Circle Cement has won a reprieve as a court ruled the company had the right to increase its prices in line with input costs. The immediate reaction was for the share price to rise dramatically.
The company has been in limbo in the past with the government regarding its product as equivalent to bread, hence the price controls. On the other hand the producer was not liked by investors because it is seen as a single product play and so investors thought it was too risky to invest in the company lock, stock and barrel.
At a time when South African fund managers believe their cement producers are fully valued, Zimbabwean listed cement and lime manufacturers present an opportunity for some still interested in the sector.
For a start South African producers have, by and large, exhausted their excess capacity to produce cement and so to produce an extra tonne they would need to sink a lot of money into a new plant. It can easily cost upwards of US$100 million to set up a medium-sized plant and so the South African players are not up to it because demand for the product may not be sustained enough to warrant such a significant capital expenditure.

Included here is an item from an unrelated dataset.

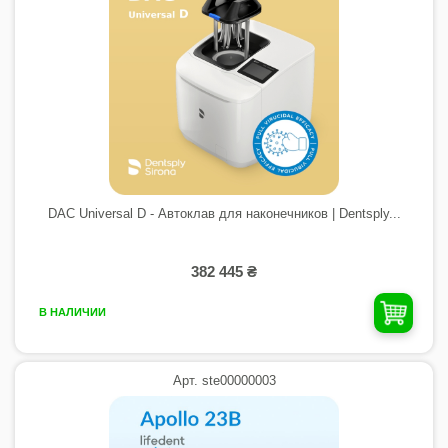
DAC Universal D - Автоклав для наконечников | Dentsply...
382 445 ₴
В НАЛИЧИИ
Арт. ste00000003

In order to satisfy the increasing demand of the product in South Africa in the build up to accelerated growth initiative implementation programme, South African companies have resolved to import cement from regional players running below capacity.
The current economic situation in Zimbabwe then places Circle in an enviable position as an exporter of cement to regional players. The company can export up to 160,000t of cement by some estimates and this would provide a healthy stream of foreign currency for the company.